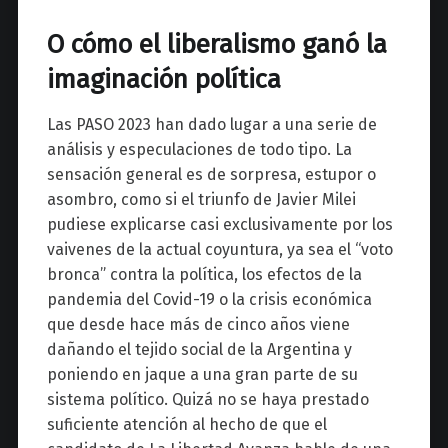
O cómo el liberalismo ganó la
imaginación política
Las PASO 2023 han dado lugar a una serie de
análisis y especulaciones de todo tipo. La
sensación general es de sorpresa, estupor o
asombro, como si el triunfo de Javier Milei
pudiese explicarse casi exclusivamente por los
vaivenes de la actual coyuntura, ya sea el “voto
bronca” contra la política, los efectos de la
pandemia del Covid-19 o la crisis económica
que desde hace más de cinco años viene
dañando el tejido social de la Argentina y
poniendo en jaque a una gran parte de su
sistema político. Quizá no se haya prestado
suficiente atención al hecho de que el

▸ **ASSIGNMENT**
Every word of the material, and none of its pictures, should be set down again.

▸ **RESPONSE AREA**
O cómo el liberalismo ganó la
imaginación política
Las PASO 2023 han dado lugar a una serie de
análisis y especulaciones de todo tipo. La
sensación general es de sorpresa, estupor o
asombro, como si el triunfo de Javier Milei
pudiese explicarse casi exclusivamente por los
vaivenes de la actual coyuntura, ya sea el “voto
bronca” contra la política, los efectos de la
pandemia del Covid-19 o la crisis económica
que desde hace más de cinco años viene
dañando el tejido social de la Argentina y
poniendo en jaque a una gran parte de su
sistema político. Quizá no se haya prestado
suficiente atención al hecho de que el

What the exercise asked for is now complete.